Preface🌟
Disclaimer: This was just for fun. In a real-world setting, there are more appropriate options that address modern data warehousing challenges for different businesses depending on the problem statement at hand, so consider your company's (or client's) unique challenges before replicating any techniques used in this blog.
Why build this in the first place...?🤨
This is a quick-fire project to demonstrate an event-driven Postgres data warehouse can be built using vanilla Python and SQL code while remaining performant and highly available for analytical use cases.
Here's why I used each language:
Python - for creating the pipelines connecting the different layers
SQL - for creating and querying the Postgres tables
Although cloud data warehouses are growing increasingly popular in the analytics world, there are still scenarios where traditional data warehouses would serve an enterprise better than a cloud data warehouse. More on this will be shared in a future blog post.
Configuration⚙️
GitHub repo
I create a GitHub repo called postgres-dwh
and set up the remote repository on my local machine.
Once I enter the folder of my choice, I clone the remote repo to the folder:
git clone <https://github.com/sdw-online/postgres-dwh.git>
…then I re-direct myself into the new local repo:
cd postgres-dwh
…and then create a branch:
git checkout -b config-branch
… then finally create the files to start with (via Windows terminal):
type NUL > .gitignore & type NUL > environment.yaml & type NUL > requirements.txt & type NUL >README.md & type NUL > .env
…and now I’m in!
Environment.yaml
Although I'm using conda
as my primary package manager, I pull most of my Python modules from conda-forge
because some of my preferred modules may not be available in the default Anaconda channel.
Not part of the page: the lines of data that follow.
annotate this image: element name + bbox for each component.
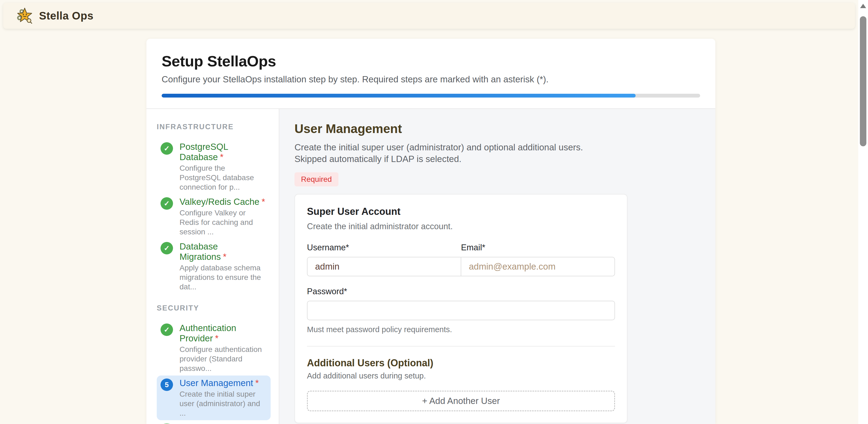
page-scrollbar[interactable] — [858, 0, 868, 424]
step-sidebar: INFRASTRUCTURE ✓ PostgreSQL Database* Co… — [147, 109, 279, 424]
additional-users-title: Additional Users (Optional) — [307, 357, 615, 369]
step-description: Configure authentication provider (Stand… — [180, 345, 267, 373]
stella-ops-logo-icon — [16, 8, 33, 24]
step-title: Authentication Provider* — [180, 323, 267, 344]
password-input[interactable] — [307, 301, 615, 320]
sidebar-item-postgresql-database[interactable]: ✓ PostgreSQL Database* Configure the Pos… — [157, 139, 271, 194]
step-complete-check-icon: ✓ — [160, 324, 173, 336]
sidebar-item-user-management[interactable]: 5 User Management* Create the initial su… — [157, 376, 271, 420]
super-user-account-panel: Super User Account Create the initial ad… — [294, 194, 627, 423]
email-input[interactable] — [461, 257, 615, 276]
step-title: Cryptographic Provider — [180, 423, 267, 424]
progress-fill — [162, 94, 636, 98]
sidebar-item-valkey-redis-cache[interactable]: ✓ Valkey/Redis Cache* Configure Valkey o… — [157, 194, 271, 239]
step-heading-description: Create the initial super user (administr… — [294, 141, 595, 165]
wizard-header: Setup StellaOps Configure your StellaOps… — [147, 39, 715, 108]
step-description: Apply database schema migrations to ensu… — [180, 263, 267, 292]
step-title: Database Migrations* — [180, 241, 267, 262]
setup-progress-bar — [162, 94, 700, 98]
section-label-security: SECURITY — [157, 304, 271, 313]
step-title: PostgreSQL Database* — [180, 142, 267, 162]
add-another-user-button[interactable]: + Add Another User — [307, 391, 615, 411]
password-helper-text: Must meet password policy requirements. — [307, 325, 615, 334]
brand-title: Stella Ops — [39, 10, 94, 22]
page-subtitle: Configure your StellaOps installation st… — [162, 74, 700, 85]
section-label-infrastructure: INFRASTRUCTURE — [157, 123, 271, 131]
panel-subtitle: Create the initial administrator account… — [307, 222, 615, 231]
step-description: Create the initial super user (administr… — [180, 389, 267, 418]
page-title: Setup StellaOps — [162, 52, 700, 70]
step-complete-check-icon: ✓ — [160, 197, 173, 210]
additional-users-subtitle: Add additional users during setup. — [307, 371, 615, 380]
username-label: Username* — [307, 243, 461, 253]
panel-divider — [307, 346, 615, 347]
step-number-badge: 5 — [160, 379, 173, 391]
password-label: Password* — [307, 287, 615, 296]
required-asterisk: * — [215, 333, 219, 343]
required-asterisk: * — [223, 252, 226, 262]
required-badge: Required — [294, 172, 338, 186]
setup-wizard-card: Setup StellaOps Configure your StellaOps… — [147, 39, 715, 424]
step-title: User Management* — [180, 378, 267, 388]
scrollbar-up-arrow-icon[interactable] — [860, 4, 866, 8]
required-asterisk: * — [255, 378, 259, 388]
email-label: Email* — [461, 243, 615, 253]
username-input[interactable] — [307, 257, 461, 276]
step-title: Valkey/Redis Cache* — [180, 197, 267, 207]
required-asterisk: * — [262, 197, 265, 207]
sidebar-item-database-migrations[interactable]: ✓ Database Migrations* Apply database sc… — [157, 239, 271, 294]
scrollbar-thumb[interactable] — [860, 16, 866, 146]
step-description: Configure Valkey or Redis for caching an… — [180, 208, 267, 236]
step-content-area: User Management Create the initial super… — [279, 109, 715, 424]
step-complete-check-icon: ✓ — [160, 142, 173, 155]
step-complete-check-icon: ✓ — [160, 242, 173, 254]
required-asterisk: * — [220, 152, 223, 162]
sidebar-item-cryptographic-provider[interactable]: ✓ Cryptographic Provider Select cryptogr… — [157, 420, 271, 424]
sidebar-item-authentication-provider[interactable]: ✓ Authentication Provider* Configure aut… — [157, 321, 271, 376]
step-description: Configure the PostgreSQL database connec… — [180, 163, 267, 192]
panel-title: Super User Account — [307, 206, 615, 217]
app-header: Stella Ops — [3, 3, 855, 29]
step-heading: User Management — [294, 121, 715, 136]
Here's what my environment.yaml
file looks like:
name: postgres_dwh
channels:
- conda-forge
dependencies:
- python=3.10
- pandas
- faker
- path
- psycopg2
- configparser
Then I create my environment with this command in the terminal (once I’m in the directory of my choice):
conda env create -f environment.yaml
…and then I activate my environment with this:
conda activate postgres_dwh
...and then add my other modules to the requirements.txt file and install them using:
pip install -r requirements.txt
Architecture📉
Layers🌰
The DWH architecture will consist of:
Raw layer - for extracting data from source systems
Staging layer - for cleaning and pre-processing raw data
Semantic layer - for consolidating and integrating clean data
Data warehouse layer - for exposing SVOT to the target end users and (downstream teams, external stakeholders etc)
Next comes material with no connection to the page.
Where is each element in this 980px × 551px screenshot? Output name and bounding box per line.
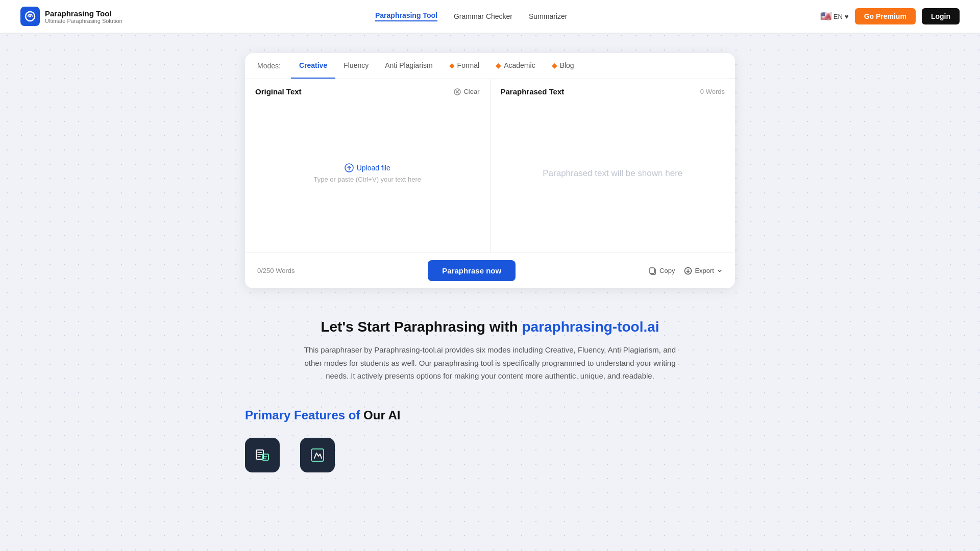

Presentation layer - for creating data stories with the SVOT data
Governance layer - for setting policies and practices to keep enterprise data accurate, consistent and high quality
Orchestration layer - for managing the execution of workflows via event-based triggers or time intervals
From the raw to data warehouse layer I include data profiling metrics that display the properties and statistics involved in each stage to the console so that I can monitor the quality of the data moving between stages.
Here's what they look like for generating travel data for this project:
If there are any unusual behaviours between processes I can point that out from the data profile metrics and troubleshoot them accordingly.
Raw layer1️⃣
Load source tables into raw tables
Highlight sensitive fields
Add event logging
Run data profiling checks
The main objective here is to get the source data pulled (or copied) into this section. This means no transformations will be applied at this stage because the data needs to be as close to its original state as possible in a tabular format.
This stage is also useful for assessing the tables, columns and rows that contain any sensitive data that could compromise the privacy of any person or entity connected to the business if not treated appropriately, so I've pointed them out for all tables and laid out the treatment I've adopted in the DWH at the data governance section.
Staging layer2️⃣
My focus at this layer is to clean the data and shape it into a format suitable for adding business rules. This is done by first outlining the transformation specifications for each table and then setting up their data quality checks to test the constraints placed on the data.
Once I've specified the transformation strategy, I convert my transformation intents into Python logic, which will carry the heavy-lifting transformations for this project. SQL will simply be used for creating tables and inserting data from the raw tables into staging tables.
After the DQ tests are complete, the main database used will serve as the development environment (or DEV environment for short). The orchestration tool will spin up a production environment (or PROD environment for short) by replicating the tested DEV environment.
Here is what the DQ tests and report look like in real-time:
The PROD environment will be the ideal environment used for any reporting and analysis, while the DEV will be used for data scientists and analysts to run their tests and experiments.
Semantic layer3️⃣
At this layer, the cleaned data is framed and tested to form the single version of truth. This is done by using the staging tables to create the MDM tables that will be used for dimensional modelling.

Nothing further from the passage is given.